Over the past decade, biologics have accounted for one-third of new medicine approvals. Key biologic medicines approved in the last decade include:

  1. The first genetically engineered antibody approved to prevent the formation of new blood vessels that provide tumors with oxygen and nutrients—a process called angiogenesis. The medicine was approved for the treatment of metastatic colorectal cancer.
  2. A first-in-class human monoclonal antibody that targets the cytokines interleukin-12 (IL-12) and interleukin- 23 (IL-23). IL-12 and IL-23 are naturally occurring proteins that are believed to play a role in the development of psoriasis.
  3. A recombinant vaccine for the prevention of infection by human papillomavirus (HPV) which can lead to cervical and other cancers.
  4. The first in a new therapeutic class called autologous cellular immunotherapy, approved for the treatment of metastatic, castrate-resistant (hormone-refractory) prostate cancer.
  5. The first in a new class of antibody-drug conjugates (ADC) which utilizes a monoclonal antibody to target a therapeutic drug to cancer cells. It was approved to treat Hodgkin lymphoma and systemic anaplastic large cell lymphoma (ALCL), a rare type of non-Hodgkin lymphoma.

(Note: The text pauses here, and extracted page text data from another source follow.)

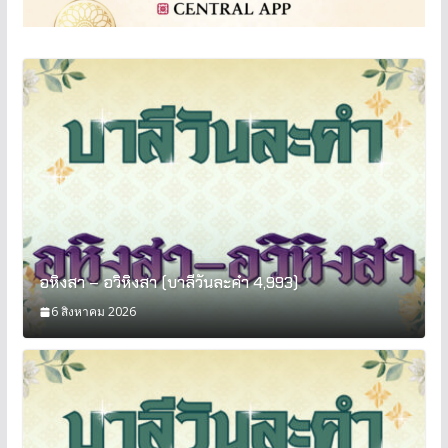
อหิงสา – อวิหิงสา (บาลีวันละคำ 4,993)
6 สิงหาคม 2026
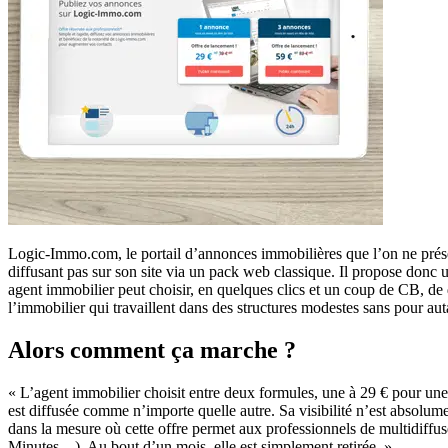
Logic-Immo.com, le portail d’annonces immobilières que l’on ne présen
diffusant pas sur son site via un pack web classique. Il propose donc u
agent immobilier peut choisir, en quelques clics et un coup de CB, de
l’immobilier qui travaillent dans des structures modestes sans pour aut
Alors comment ça marche ?
« L’agent immobilier choisit entre deux formules, une à 29 € pour u
est diffusée comme n’importe quelle autre. Sa visibilité n’est absolu
dans la mesure où cette offre permet aux professionnels de multidiffu
Minutes…). Au bout d’un mois, elle est simplement retirée. »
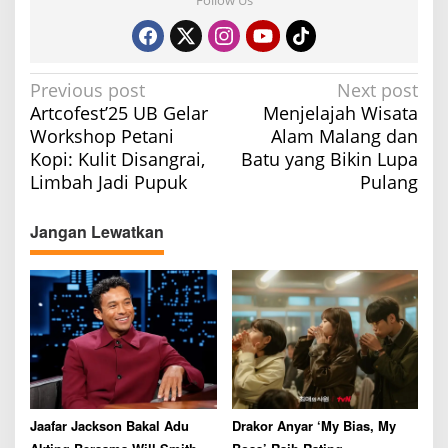
P
Previous post
Next post
Artcofest’25 UB Gelar
Menjelajah Wisata
o
Workshop Petani
Alam Malang dan
s
Kopi: Kulit Disangrai,
Batu yang Bikin Lupa
t
Limbah Jadi Pupuk
Pulang
n
a
Jangan Lewatkan
v
i
g
a
t
i
o
Jaafar Jackson Bakal Adu
Drakor Anyar ‘My Bias, My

The Importance of Protecting Intellectual Property

The development of new biologics is a long, complex and costly endeavor. It takes about 10–15 years, on average, to bring a medicine through the discovery and clinical trial phases to patients, and, according to a 2007 study, the average R&D investment for each new medicine is $1.2 billion, including the cost of failures – with more recent studies suggesting an even higher costs. To recoup their investment, America’s biopharmaceutical companies rely on strong data protection–a specific period of time during which a biosimilar manufacturer cannot rely on data generated by the innovator to obtain marketing approval.

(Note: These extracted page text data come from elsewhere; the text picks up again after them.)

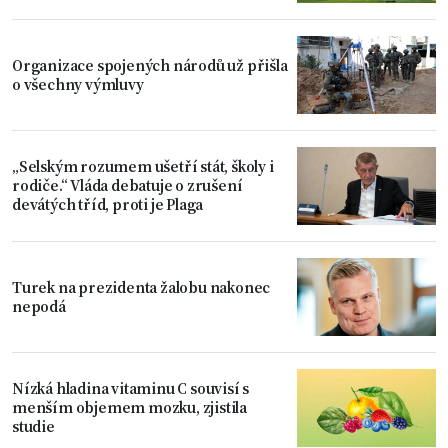
Organizace spojených národů už přišla
o všechny výmluvy
„Selským rozumem ušetří stát, školy i
rodiče.“ Vláda debatuje o zrušení
devátých tříd, proti je Plaga
Turek na prezidenta žalobu nakonec
nepodá
Nízká hladina vitaminu C souvisí s
menším objemem mozku, zjistila
studie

Strong protection for patents, copyrights, trademarks, trade secrets, and regulatory data allows our country’s top inventors to maintain their innovative advantage. In order to realize the full potential of biologics, it is essential that the U.S. maintain policy and regulatory environments that help foster the discovery and development processes.

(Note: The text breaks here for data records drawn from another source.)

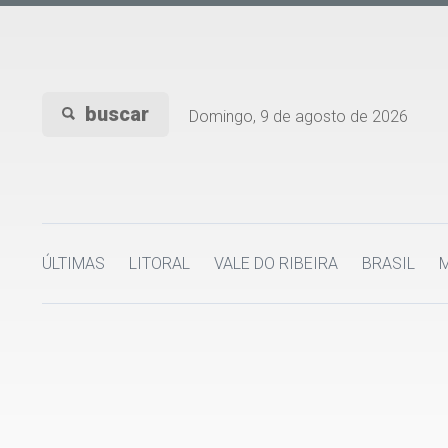
buscar
Domingo, 9 de agosto de 2026
ÚLTIMAS
LITORAL
VALE DO RIBEIRA
BRASIL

Protecting data exclusivity, domestically and abroad, for biologics is critical to:

  • Encourage further investment in biomedical innovations and save lives. There are currently 907 biologic medicines in the pipeline to treat diseases such as Alzheimer’s disease and cardiovascular disease. Many of these are also being developed to address rare diseases that currently have no treatments or cures. Strong data protection, such as the current 12 years of exclusivity, provides U.S. biopharmaceutical companies a fair incentive to start or continue their important work on these promising therapies. Without these protections, companies will be less likely to participate in this life-saving research.
  • Preserve the economic impact of a critical industry. In 2009, every direct job in the biopharmaceutical sector supported 5 jobs in other sectors; the sector supported a total of nearly 4 million jobs across the economy. Additionally, the biopharmaceutical industry invests billions of dollars in research and development each year, and accounts for nearly 20 percent of all domestic R&D funded by U.S. businesses, generating high-quality, high-wage jobs, contributing to the U.S. economy, and developing critical new treatments for diseases.

A pathway for the approval of biosimilars in the United States was included in the Patient Protection and Affordable Care Act of 2010. The pathway, which received broad bipartisan support in both chambers of Congress, struck an appropriate balance between promoting increased competition and providing adequate incentives to support continued innovation of new treatments and cures through a 12-year period of data protection. This is critical to spurring the investment in research and development needed to seize the extraordinary opportunities for medical advances against our most costly and challenging diseases and the resulting jobs supported across the U.S. economy.

The collaborative ecosystem that exists in the United States between the government, academia, and biopharmaceutical companies is among our greatest strengths in moving medical advances forward and has helped position the United States as the worldwide leader in biopharmaceutical innovation.